Personally I think it's more of a 2.5 but since I didn't like the childish writing and it's for teens I don't wanna take too much credit away from it lol. See, I know that there are good, strongly written, important books out there for kids with good representation and nuanced takes on social issues, which makes me feel off the bat that this book isn't good because it's just fluffy. But I have to remind myself that some teens just WANT to read a fluffy book sometimes and don't want to be reminded of how tough the world is all the time.
This book is about Ellie, who when the book opens is dating Hunter. She tells him she's finally ready to have sex with him... and he dumps her the next week for a girl named Brynn who he may have potentially even hooked up with while he was dating Ellie. She ends up in the same home ec class as the happy couple, and changes groups to be with the "delinquent" group - Luke, Isaiah, and AJ. She naturally learns that the bad boys aren't all that bad, Luke is cute and sweet, and that she has a life outside of Hunter. She joins the school news team, spends time with her class group outside of school, and just does some stuff because she wants to and not because she's trying to impress Hunter or his friends.

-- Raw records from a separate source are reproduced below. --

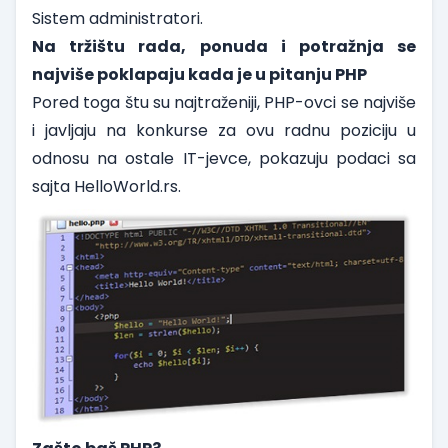
Sistem administratori.
Na tržištu rada, ponuda i potražnja se
najviše poklapaju kada je u pitanju PHP
Pored toga štu su najtraženiji, PHP-ovci se najviše
i javljaju na konkurse za ovu radnu poziciju u
odnosu na ostale IT-jevce, pokazuju podaci sa
sajta
HelloWorld.rs
.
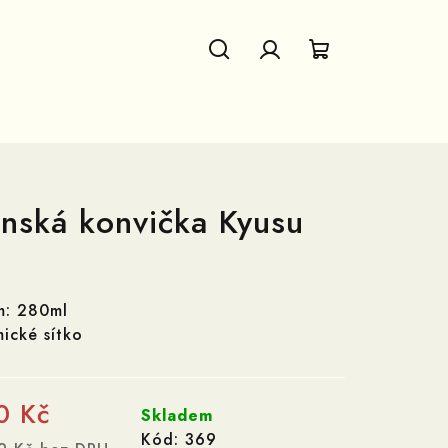
Hledat
Přihlášení
Nákupní
košík
nská konvička Kyusu
m: 280ml
ické sítko
0 Kč
Skladem
Kód:
369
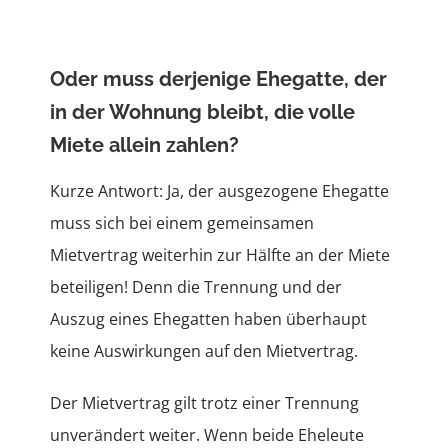
Ehewohnung
Oder muss derjenige Ehegatte, der
Vermögen
in der Wohnung bleibt, die volle
Miete allein zahlen?
Steuern
Kurze Antwort: Ja, der ausgezogene Ehegatte
muss sich bei einem gemeinsamen
Mietvertrag weiterhin zur Hälfte an der Miete
beteiligen! Denn die Trennung und der
Auszug eines Ehegatten haben überhaupt
keine Auswirkungen auf den Mietvertrag.
Der Mietvertrag gilt trotz einer Trennung
unverändert weiter. Wenn beide Eheleute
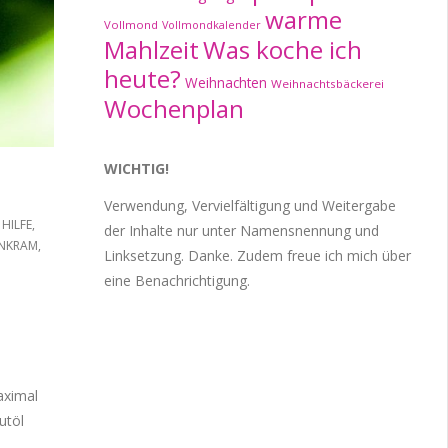
warme
Vollmond
Vollmondkalender
Mahlzeit
Was koche ich
heute?
Weihnachten
Weihnachtsbäckerei
Wochenplan
WICHTIG!
Verwendung, Vervielfältigung und Weitergabe
 HILFE
,
der Inhalte nur unter Namensnennung und
NKRAM
,
Linksetzung. Danke. Zudem freue ich mich über
eine Benachrichtigung.
aximal
utöl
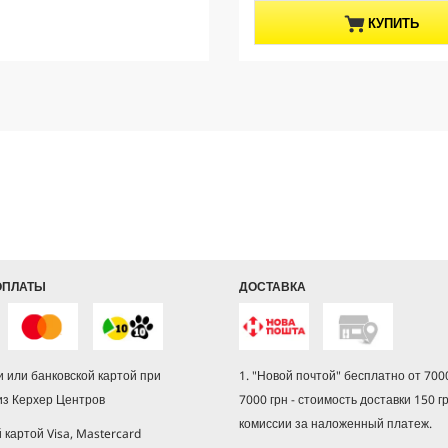
д
u
КУПИТЬ
.
c
t
p
r
i
c
e
ОПЛАТЫ
ДОСТАВКА
 или банковской картой при
1. "Новой почтой" бесплатно от 7000
из Керхер Центров
7000 грн - стоимость доставки 150 г
комиссии за наложенный платеж.
й картой Visa, Mastercard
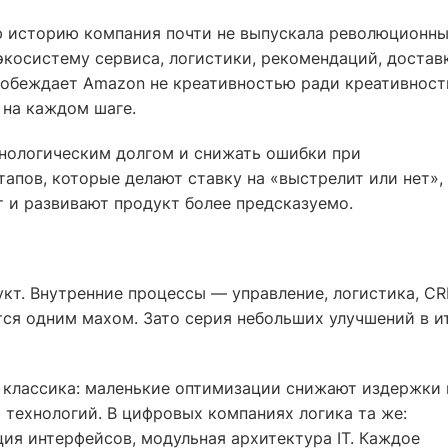
ю историю компания почти не выпускала революционн
экосистему сервиса, логистики, рекомендаций, достав
Побеждает Amazon не креативностью ради креативности
 на каждом шаге.
хнологическим долгом и снижать ошибки при
тапов, которые делают ставку на «выстрелит или нет»,
 и развивают продукт более предсказуемо.
кт. Внутренние процессы — управление, логистика, CR
я одним махом. Зато серия небольших улучшений в и
— классика: маленькие оптимизации снижают издержки 
 технологий. В цифровых компаниях логика та же:
ия интерфейсов, модульная архитектура IT. Каждое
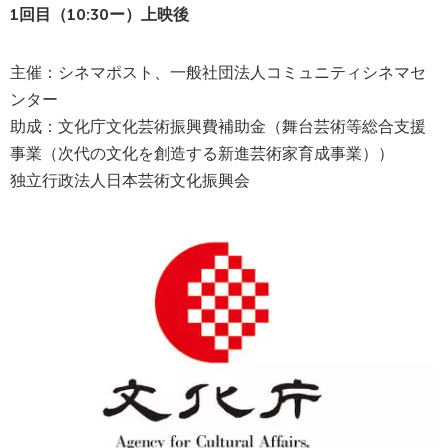
1回目（10:30ー）上映後
主催：シネマポスト、一般社団法人コミュニティシネマセ
ンター
助成：文化庁文化芸術振興費補助金（舞台芸術等総合支援
事業（次代の文化を創造する新進芸術家育成事業））
独立行政法人日本芸術文化振興会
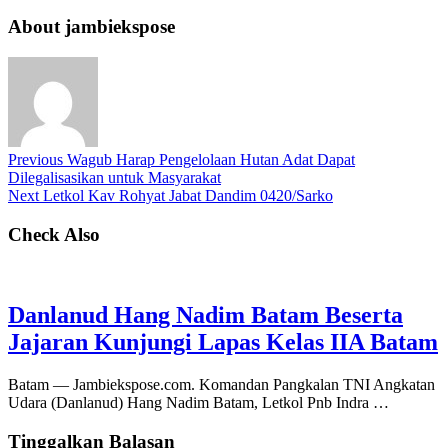
About jambiekspose
Previous
Wagub Harap Pengelolaan Hutan Adat Dapat
Dilegalisasikan untuk Masyarakat
Next
Letkol Kav Rohyat Jabat Dandim 0420/Sarko
Check Also
Danlanud Hang Nadim Batam Beserta
Jajaran Kunjungi Lapas Kelas IIA Batam
Batam — Jambiekspose.com. Komandan Pangkalan TNI Angkatan
Udara (Danlanud) Hang Nadim Batam, Letkol Pnb Indra …
Tinggalkan Balasan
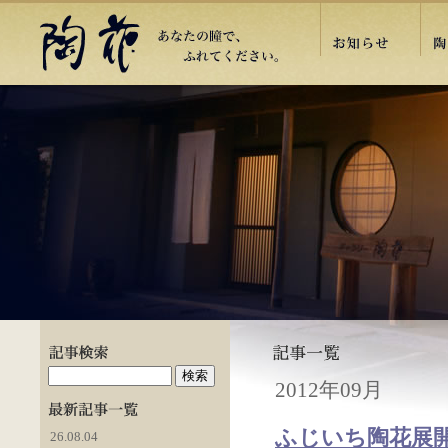
2012年09月
ふじいち陶花展
26.08.04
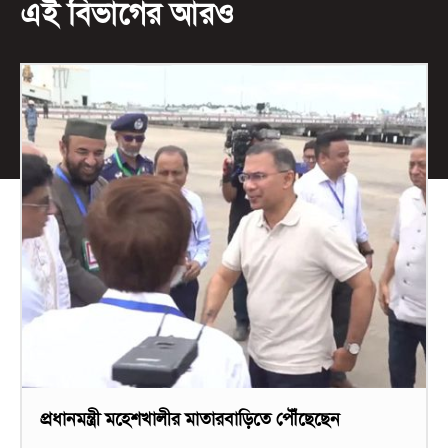
এই বিভাগের আরও
প্রধানমন্ত্রী মহেশখালীর মাতারবাড়িতে পৌঁছেছেন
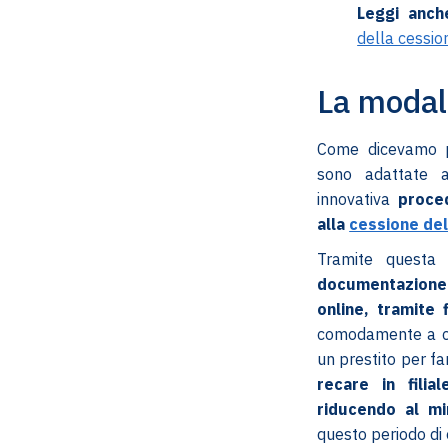
Leggi anch
della cessio
La modal
Come dicevamo p
sono adattate a
innovativa
proce
alla
cessione del
Tramite questa
documentazione 
online, tramite 
comodamente a cas
un prestito per fa
recare in fili
riducendo al mi
questo periodo di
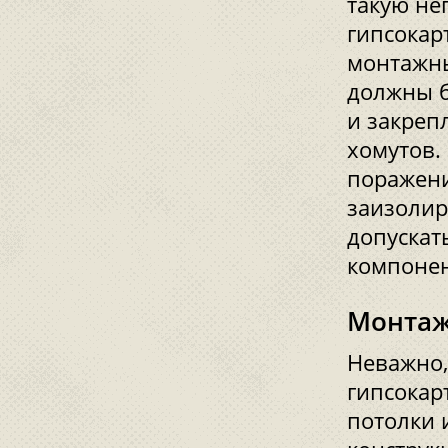
такую не
гипсокар
монтажны
должны б
и закреп
хомутов.
поражени
заизолир
допускат
компонен
Монтаж
Неважно,
гипсокар
потолки 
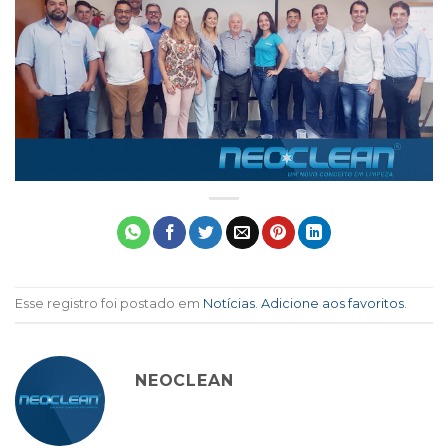
Esse registro foi postado em
Notícias
.
Adicione aos favoritos
.
NEOCLEAN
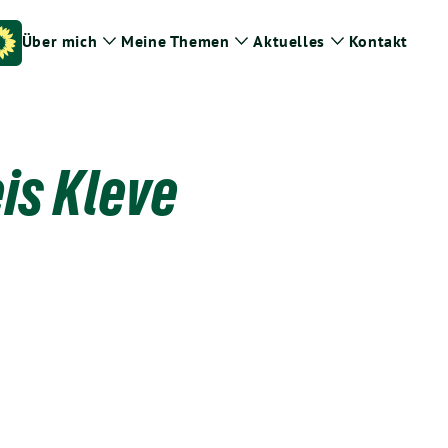
Über mich
Meine Themen
Aktuelles
Kontakt
Zeige
Zeige
Zeige
Untermenü
Untermenü
Untermenü
is Kleve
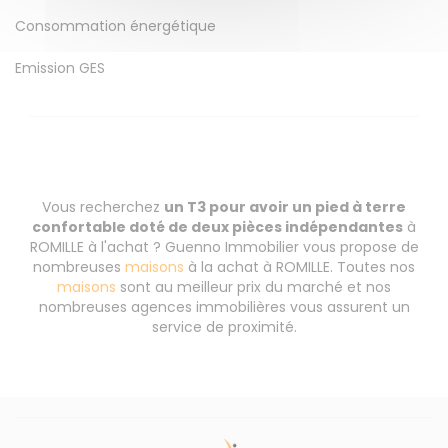
Consommation énergétique
Emission GES
Vous recherchez
un T3 pour avoir un pied à terre
confortable doté de deux pièces indépendantes
à
ROMILLE à l'achat ? Guenno Immobilier vous propose de
nombreuses
maisons
à la achat à ROMILLE. Toutes nos
maisons
sont au meilleur prix du marché et nos
nombreuses agences immobilières vous assurent un
service de proximité.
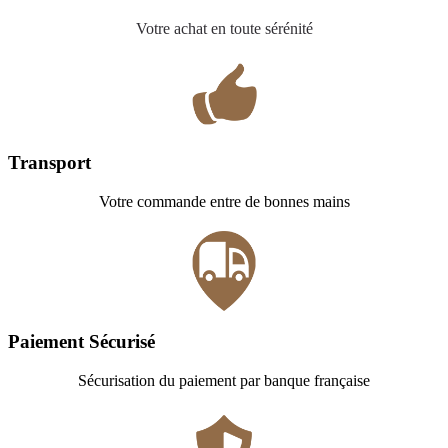
Votre achat en toute sérénité
Transport
Votre commande entre de bonnes mains
Paiement Sécurisé
Sécurisation du paiement par banque française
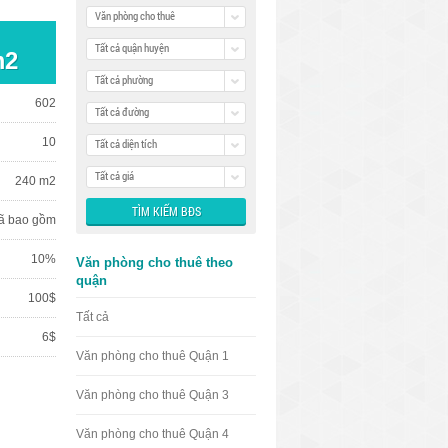
Văn phòng cho thuê
Tất cả quận huyện
m2
Tất cả phường
602
Tất cả đường
10
Tất cả diện tích
Tất cả giá
240 m2
ã bao gồm
10%
Văn phòng cho thuê theo
quận
100$
Tất cả
6$
Văn phòng cho thuê Quận 1
Văn phòng cho thuê Quận 3
Văn phòng cho thuê Quận 4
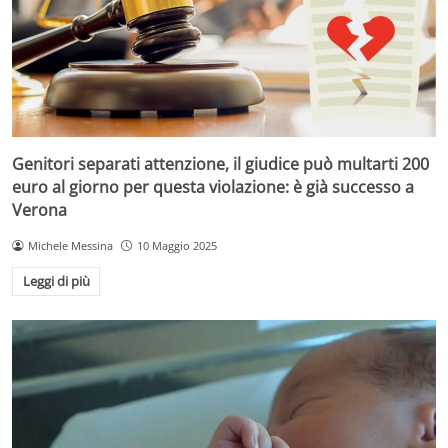
Genitori separati attenzione, il giudice può multarti 200
euro al giorno per questa violazione: è già successo a
Verona
Michele Messina
10 Maggio 2025
Leggi di più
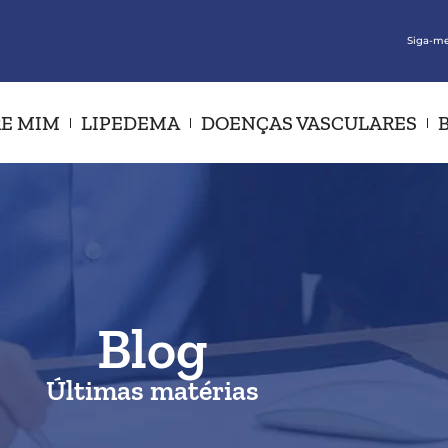
Siga-me
E MIM
LIPEDEMA
DOENÇAS VASCULARES
Blog
Últimas matérias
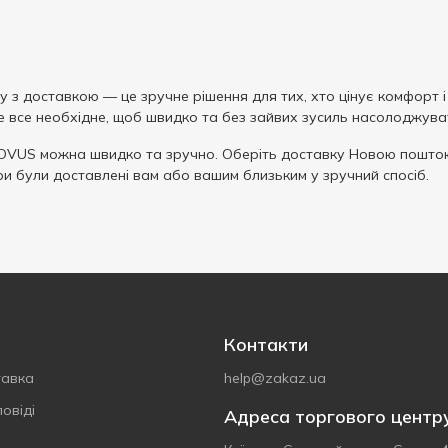
 з доставкою — це зручне рішення для тих, хто цінує комфорт і
те все необхідне, щоб швидко та без зайвих зусиль насолоджув
OVUS можна швидко та зручно. Оберіть доставку Новою поштою
ри були доставлені вам або вашим близьким у зручний спосіб.
Контакти
тавка
help@zakaz.ua
овіді
Адреса торгового центр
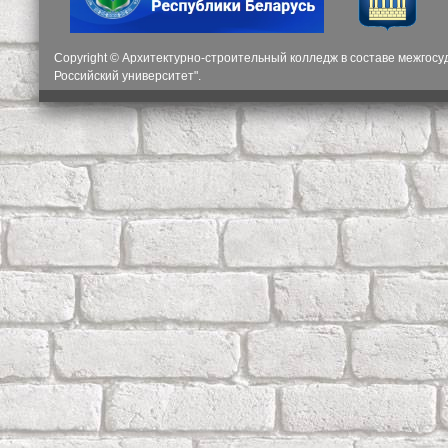
Copyright © Архитектурно-строительный колледж в составе межгос
Российский университет".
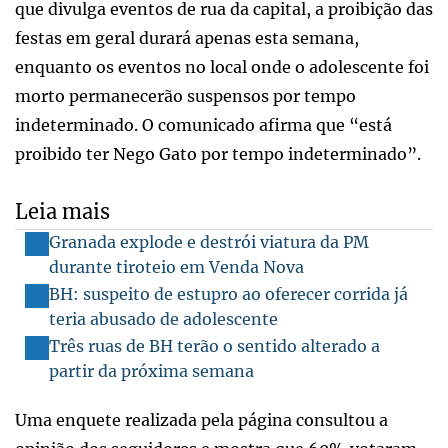
que divulga eventos de rua da capital, a proibição das
festas em geral durará apenas esta semana,
enquanto os eventos no local onde o adolescente foi
morto permanecerão suspensos por tempo
indeterminado. O comunicado afirma que “está
proibido ter Nego Gato por tempo indeterminado”.
Leia mais
Granada explode e destrói viatura da PM
durante tiroteio em Venda Nova
BH: suspeito de estupro ao oferecer corrida já
teria abusado de adolescente
Três ruas de BH terão o sentido alterado a
partir da próxima semana
Uma enquete realizada pela página consultou a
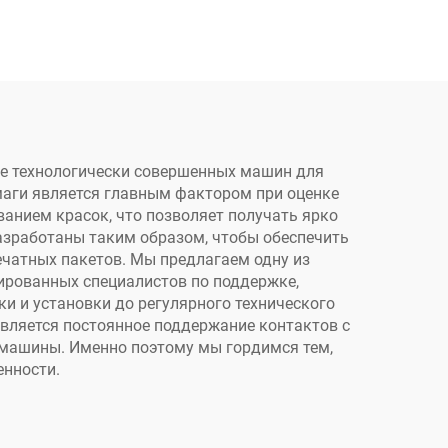
олок
I3200U1, 3/4 головки,
с
многофункциональный
кером
ламинатор, рулонная
еноса
печать до 60 см, для
T
логотипов, наклеек
ее технологически совершенных машин для
маги является главным фактором при оценке
ванием красок, что позволяет получать ярко
азработаны таким образом, чтобы обеспечить
ечатных пакетов. Мы предлагаем одну из
ированных специалистов по поддержке,
 и установки до регулярного технического
вляется постоянное поддержание контактов с
 машины. Именно поэтому мы гордимся тем,
енности.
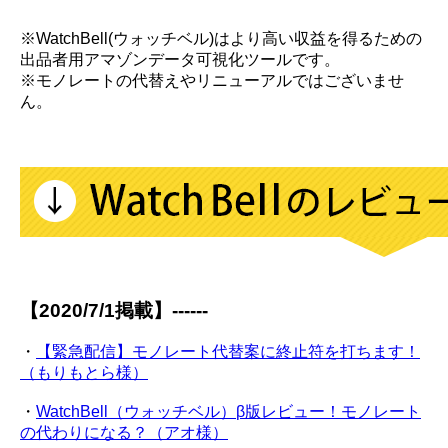
※WatchBell(ウォッチベル)はより高い収益を得るための
出品者用アマゾンデータ可視化ツールです。
※モノレートの代替えやリニューアルではございませ
ん。
【2020/7/1掲載】------
・
【緊急配信】モノレート代替案に終止符を打ちます！
（もりもとら様）
・
WatchBell（ウォッチベル）β版レビュー！モノレート
の代わりになる？（アオ様）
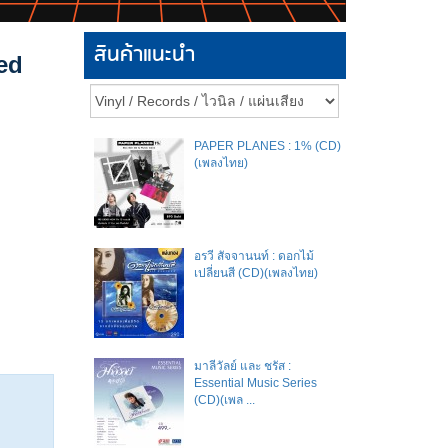
สินค้าแนะนำ
ed
PAPER PLANES : 1% (CD)
(เพลงไทย)
อรวี สัจจานนท์ : ดอกไม้
เปลี่ยนสี (CD)(เพลงไทย)
มาลีวัลย์​ และ​ ชรัส​ :
Essential Music Series
(CD)(เพล ...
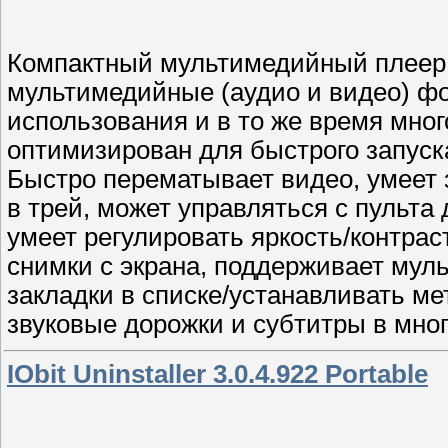
Компактный мультимедийный плеер.
мультимедийные (аудио и видео) фо
использования и в то же время мно
оптимизирован для быстрого запуск
Быстро перематывает видео, умеет 
в трей, может управляться с пульта
умеет регулировать яркость/контра
снимки с экрана, поддерживает мул
закладки в списке/устанавливать ме
звуковые дорожки и субтитры в мн
IObit Uninstaller 3.0.4.922 Portable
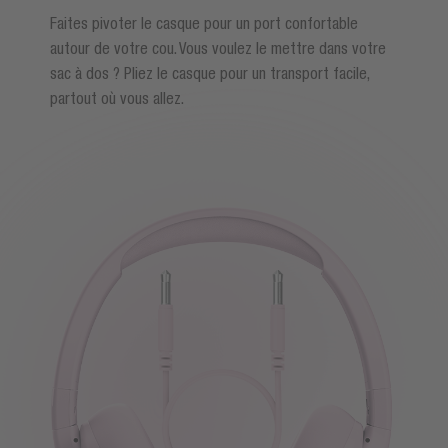
Faites pivoter le casque pour un port confortable
autour de votre cou. Vous voulez le mettre dans votre
sac à dos ? Pliez le casque pour un transport facile,
partout où vous allez.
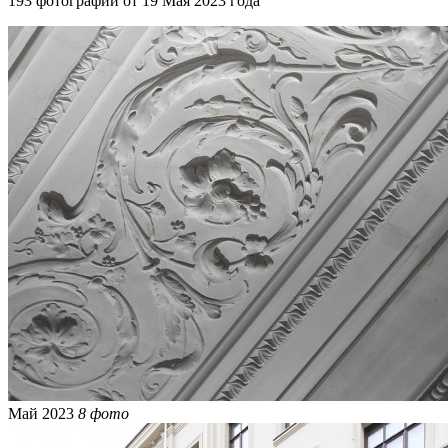
193 фотографии от 19 Мая 2023 года
Май 2023
8 фото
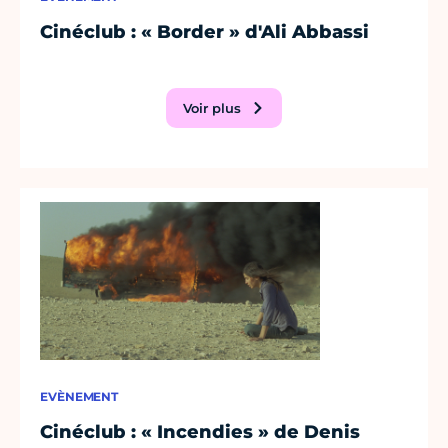
Cinéclub : « Border » d'Ali Abbassi
Voir plus
EVÈNEMENT
Cinéclub : « Incendies » de Denis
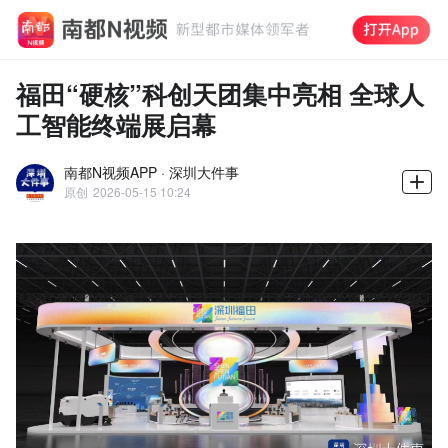
福田“硬核”科创天团集中亮相 全球人
工智能终端展启幕
南都N视频APP · 深圳大件事
原创
2026-05-15 10:24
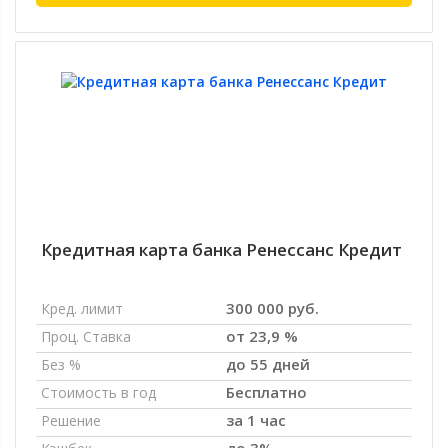
Кредитная карта банка Ренессанс Кредит
300 000 руб.
Кред. лимит
от 23,9 %
Проц. Ставка
до 55 дней
Без %
Бесплатно
Стоимость в год
за 1 час
Решение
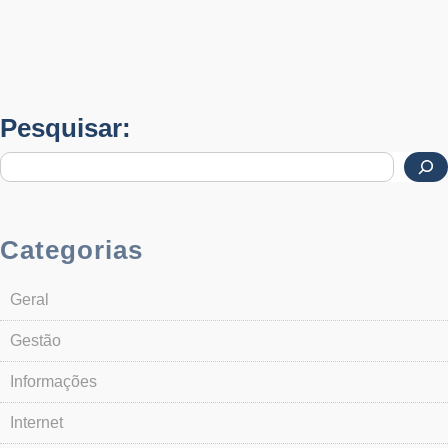
Pesquisar:
Categorias
Geral
Gestão
Informações
Internet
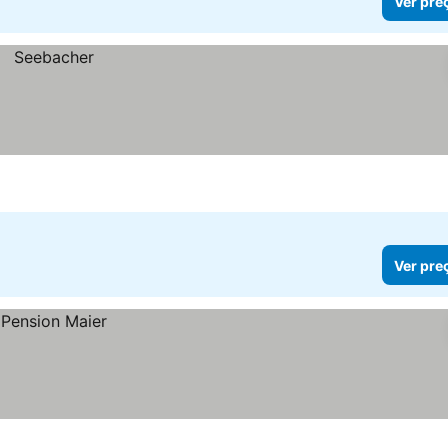
Ver pre
Ver pre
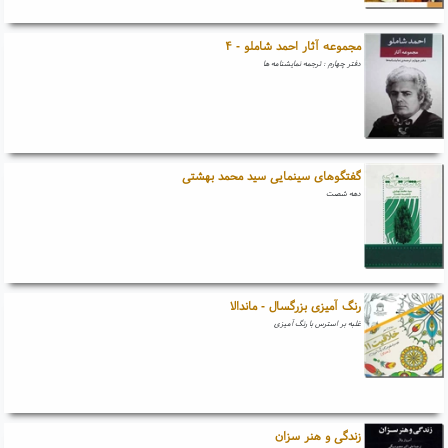
مجموعه آثار احمد شاملو - ۴
دفتر چهارم : ترجمه نمایشنامه ها
گفتگوهای سینمایی سید محمد بهشتی
دهه شصت
رنگ آمیزی بزرگسال - ماندالا
غلبه بر استرس با رنگ آمیزی
زندگی و هنر سزان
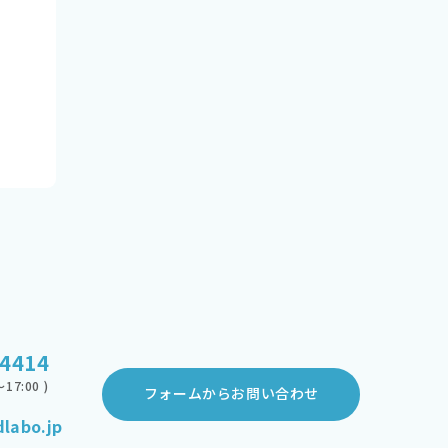
-4414
17:00 )
フォームからお問い合わせ
labo.jp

There's some hints of serious topics - Ellie's parents are poor all of a sudden because her dad had a restaurant, hired a manager, it was mismanaged by that person, and all the money is gone now. AJ is also poor and lives with his grandma and does a lot of the household duties. Luke's dad died of cancer when he was 13. Isaiah's mom is really strict on him. All of it just sort of exists as backstory, but I appreciate the diversity in peoples' home lives.
It was a cute story and all, it was just written very childishly and none of the characters were deep enough for me to fully care about them. The boys in her group were sweet but it was almost corny the way none of them were actually bad lol. Luke did BMX stunts in his spare time, Isaiah wanted to be a horse handler, and AJ wanted to be a baker. Like I wanted at least one of them to not have a hobby to humanize them and for them to still be worthy of being liked without having something to soften them up to the masses lmao. I also do not like a lot of how the relationship stuff was handled - Hunter was awful to Ellie. Brynn was also. Ellie's stuff about sex only came up at the beginning when she agreed to have sex with Hunter and then later when she was bullied for being a virgin and even Hunter made a jab at her for being a virgin later. I think sex should have fully been left out of this book just because of the very light and childlike tone of the rest of it. I mean, it could easily be realistic to a teen's life, so I don't wanna discount it, but it just didn't vibe well with the rest of the tone of the novel. Luke had a girlfriend when he liked Ellie but he didn't act on it until they'd broken up and then Ellie had insecurities tied to that because of what Hunter and Brynn did to her. So then Ellie treated Luke poorly and it was all just a big mess. So to be a romance book, it was quite non-romantic.
Despite all that, it was cute. I think it would make a cute TV show just because there's a pretty big cast of characters and there were definitely hijinks involved.